** Opening Provided material block **

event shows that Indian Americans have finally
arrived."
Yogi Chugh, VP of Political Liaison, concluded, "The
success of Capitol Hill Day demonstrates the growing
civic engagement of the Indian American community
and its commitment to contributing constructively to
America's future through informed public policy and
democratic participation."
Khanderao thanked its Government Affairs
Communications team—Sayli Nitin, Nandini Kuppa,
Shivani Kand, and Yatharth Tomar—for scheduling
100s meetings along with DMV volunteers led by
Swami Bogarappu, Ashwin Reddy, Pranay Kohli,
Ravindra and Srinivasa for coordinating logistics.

** Closing Provided material block **

* **Directions for this task**: Each line, beginning at the one that contains "100s meetings along" and continuing through the end of the records, must be written out exactly, first and last included.

* **Exercise response**:
100s meetings along with DMV volunteers led by
Swami Bogarappu, Ashwin Reddy, Pranay Kohli,
Ravindra and Srinivasa for coordinating logistics.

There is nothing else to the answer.